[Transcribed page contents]
• • • •

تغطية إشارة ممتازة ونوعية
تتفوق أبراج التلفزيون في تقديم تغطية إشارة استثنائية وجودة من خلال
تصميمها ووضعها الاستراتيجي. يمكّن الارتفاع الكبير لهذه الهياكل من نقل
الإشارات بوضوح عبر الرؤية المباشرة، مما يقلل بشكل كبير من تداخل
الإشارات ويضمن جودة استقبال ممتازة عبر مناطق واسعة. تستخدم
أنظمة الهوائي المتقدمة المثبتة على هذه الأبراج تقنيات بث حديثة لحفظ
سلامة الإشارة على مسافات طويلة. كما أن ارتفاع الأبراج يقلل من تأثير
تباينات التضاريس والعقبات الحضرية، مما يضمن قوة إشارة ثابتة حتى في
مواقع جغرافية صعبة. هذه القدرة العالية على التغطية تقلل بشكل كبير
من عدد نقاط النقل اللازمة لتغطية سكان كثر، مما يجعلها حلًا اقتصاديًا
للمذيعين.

• • • •

• _WORK TO BE COMPLETED_: Would you repeat the lines from the one containing "تصميمها ووضعها الاستراتيجي." through the end of the data, exactly, with nothing before or after them?

• _TASK ANSWER_:
تصميمها ووضعها الاستراتيجي. يمكّن الارتفاع الكبير لهذه الهياكل من نقل
الإشارات بوضوح عبر الرؤية المباشرة، مما يقلل بشكل كبير من تداخل
الإشارات ويضمن جودة استقبال ممتازة عبر مناطق واسعة. تستخدم
أنظمة الهوائي المتقدمة المثبتة على هذه الأبراج تقنيات بث حديثة لحفظ
سلامة الإشارة على مسافات طويلة. كما أن ارتفاع الأبراج يقلل من تأثير
تباينات التضاريس والعقبات الحضرية، مما يضمن قوة إشارة ثابتة حتى في
مواقع جغرافية صعبة. هذه القدرة العالية على التغطية تقلل بشكل كبير
من عدد نقاط النقل اللازمة لتغطية سكان كثر، مما يجعلها حلًا اقتصاديًا
للمذيعين.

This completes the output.